Consequently, in June 2022, the Steamboat Springs City Council passed a ban on new short-term rentals in most of the town and a ballot measure to tax the industry at 9% to fund affordable housing.
Now, as short-term rental professionals, we may find it normal that, in a tourism destination, a lot of the supply of houses is for travelers. This is what the destination lives from. Yet, the article underlines that what is missing is building affordable housing for the residents, not just chalets, lodges, cabins, and treehouses.
Yet Airbnb seems to recognize that it may impact “affordable housing” and drive up “speculation”
In some cases, Airbnb has to work with local authorities to correct its image. Note that most of the flack goes to Airbnb, not Vrbo and Booking.com, even if they benefit from the rising supply of short-term rentals. So, Airbnb is the one who has to take some action, more or less voluntarily.
For instance, on its French-language blog, Airbnb has just published an article titled: “Airbnb commits to fighting real estate speculation in La Baule”. The city of La Baule has been welcoming guests in vacation rentals for decades. Yet, the municipality has voted that owners of more than two short-term rentals in the city should also prove that they are investing in housing for residents.

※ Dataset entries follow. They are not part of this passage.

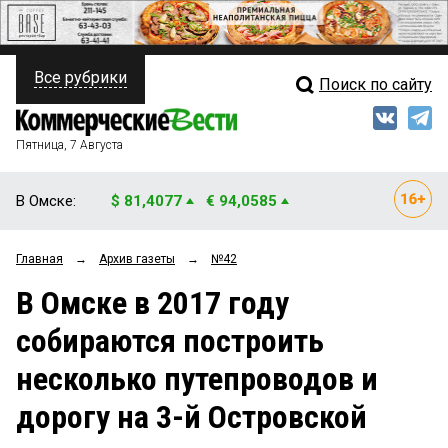
Все рубрики
Поиск по сайту
ПОЛИТИКА
Свежий выпуск
Медиа
ФИНАНСЫ
Пятница, 7 Августа
Кто есть кто
НЕДВИЖИМОСТЬ
В Омске:
$ 81,4077
€ 94,0585
Интервью
БИЗНЕС
Главная
→
Архив газеты
→
№42
Мнения
ОБЩЕСТВО
В Омске в 2017 году
Рейтинги
ЗАКОН
собираются построить
Блоги
НОВОСТИ КОМПАНИЙ
несколько путепроводов и
Архив
ПРОИСШЕСТВИЯ
дорогу на 3-й Островской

So, on its blog, Airbnb uses the word speculation. The article says that Airbnb supports the desire for cities to have effective regulatory tools to prevent real estate speculation in travel destinations and calls on national regulations.
This is what an Airbnb rep stated: Individual owners of second homes have been contributing to traveler accommodations for decades and will always be welcome on Airbnb, but we believe it is our responsibility to ensure that municipal efforts to build more affordable housing for residents are not hindered by unwanted real estate speculation.
In the UK, you can read that “Airbnb (is) to help London council catch social housing sub-letters”
A West London council, which has 3,000 families on its housing list, said it hoped the scheme would free up homes for those in need of housing.
“There is a huge demand for social housing in our borough and it’s simply not fair that people in genuine need are being denied a place to call home because others are illegally subletting their council properties to make money,” said one Council representative.
So, from villas on the Atlantic Coast in France to social housing estates in London, Airbnb is taking some action. Yet, is it really on the scale of the issue? Is saying that high inflation is good for Airbnb as it drives up host numbers and that the company is chasing fraud in British council estates such savvy PR moves?